After her speech at RNC, she tweeted;
“Pro aborts are now so scared of my speech; they are trying to divert people from my speech. Well, guess what? You can dig out my old tweets whatever you want. I am still speaking.”
VALIDITY OF ABBY JOHNSON’S CONVERSION NARRATIVE
Before Abby’s highly graphic speech on Tuesday, her story has already proved a lot of times, and questions were raised about the authenticity of the facts.
When Johnson tells her conversion story, investigative reports start to question its validity.
Saul Elbein reported that “Johnson was handed over an improvement performance plan after she was involved in an inappropriate email work.”
Her two former friends stated that she was having a hard time with money and was having debt issues; one of them stated Abby was planning to join an anti-abortion organization because she would get high speaker fees.
“All of this is about a displeased employee.”
Nate Blakeslee has reported that her former Planned Parenthood clinic has no records of the incident which she quoted that let her convert to an anti-abortion activist. On the day, about which Abby quoted that ultrasound-guided procedure was performed.
The clinic operated an Abortion procedure every other Saturday, and it is highly unlikely that she mixed the dates.
Abby disagrees with this, and when Unplanned was about to be released in 2011, she published an editorial insisting that her claims are true and accused Planned Parenthood of deliberately altering the records.
Whatever the authenticity of her claims, there was one other thing that raised a question in her RNC speech.

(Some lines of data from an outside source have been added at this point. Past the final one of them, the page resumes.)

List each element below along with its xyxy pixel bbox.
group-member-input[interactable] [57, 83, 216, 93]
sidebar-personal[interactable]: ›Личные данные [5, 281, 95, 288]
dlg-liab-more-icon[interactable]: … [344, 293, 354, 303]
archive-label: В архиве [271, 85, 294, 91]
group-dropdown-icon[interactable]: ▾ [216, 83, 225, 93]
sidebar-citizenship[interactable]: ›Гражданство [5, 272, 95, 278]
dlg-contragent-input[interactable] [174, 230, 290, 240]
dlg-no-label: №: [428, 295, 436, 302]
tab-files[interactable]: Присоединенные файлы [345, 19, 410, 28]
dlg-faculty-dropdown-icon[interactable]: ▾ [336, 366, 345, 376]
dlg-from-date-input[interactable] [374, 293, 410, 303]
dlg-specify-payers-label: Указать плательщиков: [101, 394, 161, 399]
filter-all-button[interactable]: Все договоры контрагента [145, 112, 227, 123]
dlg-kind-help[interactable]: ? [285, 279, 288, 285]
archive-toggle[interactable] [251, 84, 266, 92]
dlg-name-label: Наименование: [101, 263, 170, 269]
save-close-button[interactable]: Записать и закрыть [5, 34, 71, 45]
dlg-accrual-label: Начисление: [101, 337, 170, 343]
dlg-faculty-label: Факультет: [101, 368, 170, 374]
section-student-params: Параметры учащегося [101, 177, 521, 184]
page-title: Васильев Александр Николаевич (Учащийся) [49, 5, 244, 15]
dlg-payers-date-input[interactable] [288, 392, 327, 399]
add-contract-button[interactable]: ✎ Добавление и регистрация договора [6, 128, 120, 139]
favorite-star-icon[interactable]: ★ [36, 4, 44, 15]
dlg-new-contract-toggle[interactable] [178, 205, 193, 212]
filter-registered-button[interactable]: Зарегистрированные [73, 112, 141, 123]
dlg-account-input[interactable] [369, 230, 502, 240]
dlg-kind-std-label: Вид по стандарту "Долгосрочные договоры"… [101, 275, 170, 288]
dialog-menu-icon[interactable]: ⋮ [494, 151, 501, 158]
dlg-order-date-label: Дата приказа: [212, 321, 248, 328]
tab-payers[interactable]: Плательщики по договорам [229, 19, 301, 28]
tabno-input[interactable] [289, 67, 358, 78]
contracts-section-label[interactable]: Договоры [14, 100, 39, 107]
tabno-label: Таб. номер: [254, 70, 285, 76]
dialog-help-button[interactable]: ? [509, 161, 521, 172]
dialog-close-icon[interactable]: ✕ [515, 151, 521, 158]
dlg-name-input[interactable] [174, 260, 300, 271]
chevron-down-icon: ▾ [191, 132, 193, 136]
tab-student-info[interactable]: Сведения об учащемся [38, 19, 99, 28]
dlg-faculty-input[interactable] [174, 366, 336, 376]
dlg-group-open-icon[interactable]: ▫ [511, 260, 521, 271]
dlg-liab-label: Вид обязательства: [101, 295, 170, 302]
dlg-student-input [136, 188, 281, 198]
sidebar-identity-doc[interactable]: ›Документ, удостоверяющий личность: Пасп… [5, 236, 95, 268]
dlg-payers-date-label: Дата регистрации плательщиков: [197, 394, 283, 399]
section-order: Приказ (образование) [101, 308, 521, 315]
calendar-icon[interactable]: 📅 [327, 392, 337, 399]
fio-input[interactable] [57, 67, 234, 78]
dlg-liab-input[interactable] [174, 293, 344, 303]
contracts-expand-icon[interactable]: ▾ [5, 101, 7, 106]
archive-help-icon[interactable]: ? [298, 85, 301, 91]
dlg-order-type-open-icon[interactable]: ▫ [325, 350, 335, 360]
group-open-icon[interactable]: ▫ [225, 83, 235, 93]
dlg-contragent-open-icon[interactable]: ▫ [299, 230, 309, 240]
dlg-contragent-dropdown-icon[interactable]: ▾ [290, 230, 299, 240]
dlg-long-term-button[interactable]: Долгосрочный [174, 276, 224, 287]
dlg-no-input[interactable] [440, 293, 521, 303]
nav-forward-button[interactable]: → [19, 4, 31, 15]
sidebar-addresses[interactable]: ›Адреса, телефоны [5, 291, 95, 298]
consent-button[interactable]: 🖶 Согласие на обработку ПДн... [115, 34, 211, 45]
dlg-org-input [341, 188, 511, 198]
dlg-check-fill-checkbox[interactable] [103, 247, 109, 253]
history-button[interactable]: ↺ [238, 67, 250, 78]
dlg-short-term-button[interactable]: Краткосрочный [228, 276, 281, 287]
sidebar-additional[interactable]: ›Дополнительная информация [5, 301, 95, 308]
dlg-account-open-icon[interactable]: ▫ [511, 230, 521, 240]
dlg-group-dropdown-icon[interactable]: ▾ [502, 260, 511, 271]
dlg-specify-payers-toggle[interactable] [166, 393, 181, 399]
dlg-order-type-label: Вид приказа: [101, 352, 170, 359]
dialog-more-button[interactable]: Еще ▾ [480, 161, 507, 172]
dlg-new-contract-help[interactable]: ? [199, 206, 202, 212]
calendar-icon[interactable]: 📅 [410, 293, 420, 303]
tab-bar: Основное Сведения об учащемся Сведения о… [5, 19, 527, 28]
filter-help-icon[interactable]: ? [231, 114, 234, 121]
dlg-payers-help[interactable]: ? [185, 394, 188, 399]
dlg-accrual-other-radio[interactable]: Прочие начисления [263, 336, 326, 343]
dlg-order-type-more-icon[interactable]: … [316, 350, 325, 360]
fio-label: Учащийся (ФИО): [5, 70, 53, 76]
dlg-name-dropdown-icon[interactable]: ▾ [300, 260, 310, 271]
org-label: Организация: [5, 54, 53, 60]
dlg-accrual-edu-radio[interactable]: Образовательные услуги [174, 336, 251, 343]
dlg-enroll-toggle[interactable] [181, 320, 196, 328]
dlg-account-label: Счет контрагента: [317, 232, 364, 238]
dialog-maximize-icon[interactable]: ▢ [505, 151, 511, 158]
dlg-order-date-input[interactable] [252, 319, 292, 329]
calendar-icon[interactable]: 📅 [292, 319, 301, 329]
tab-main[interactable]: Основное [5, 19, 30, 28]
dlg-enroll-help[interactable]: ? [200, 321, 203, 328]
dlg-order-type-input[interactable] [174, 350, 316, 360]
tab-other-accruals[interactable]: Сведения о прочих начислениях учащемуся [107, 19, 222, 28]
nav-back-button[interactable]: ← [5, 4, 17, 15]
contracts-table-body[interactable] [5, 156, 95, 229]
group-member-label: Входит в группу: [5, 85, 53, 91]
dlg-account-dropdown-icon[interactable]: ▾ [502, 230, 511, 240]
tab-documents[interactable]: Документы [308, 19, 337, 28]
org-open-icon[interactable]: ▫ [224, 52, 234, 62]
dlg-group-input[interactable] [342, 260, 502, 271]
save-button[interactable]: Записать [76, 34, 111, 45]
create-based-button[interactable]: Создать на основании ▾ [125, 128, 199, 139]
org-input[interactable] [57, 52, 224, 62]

She said a lot about Margaret Sanger’s racism, but before that Abby said in the now-deleted Controversial YouTube video in which she was saying that “Police was smart to profile her mixed-race son as he is more likely to commit a violent offense than her other white kids.”
ABBY JOHNSON; AND HER CONTROVERSIAL OPINION
Abby Johnson, who converts into an anti-abortion activist more than a decade ago and since then claimed her stance to be true. She works as a Director for Planned Parenthood in Texas and resigned from her position in 2009 after she presumably watched an abortion procedure.
She opposes abortion in all types of cases, even hormonal birth control. On her website, she embraced a new kind of feminism and tells that the procedure hurts women and women should dress more modestly.
Johnson also gets under fire for her head of household voting opinion; she said that only the “Head of household” should be allowed to cast the vote. Even before her speech, she still defended her tweet. Abby Johnson has eight children, and she was criticized when she said that her brown son was more likely to commit any violence.
Previously, she tried to use the basics of Black lives matter to advocate for her anti-abortion narrative.
“I think maybe it is the time for me to lead a campaign to paint ‘Unborn Lives Matter’ outside of every abortion clinic in this country, I am not for arrest for that, but I am feeling like that maybe this would show hypocrisy that is running deep-rooted in our society today.”
Jenny Lawson, Executive director for Planned Parenthood Votes said that Abby Johnson could not be trusted with her stance about the safe and legal abortion procedure and further goes on to say;
“As Republicans will continue to tell lies and denounce the sexual and reproductive health services, we will continue to throw light on President Trump’s and Vice President Pence’s indefensible health care record until now and continue to fight to protect the access to reproductive health and rights at the ballot box.”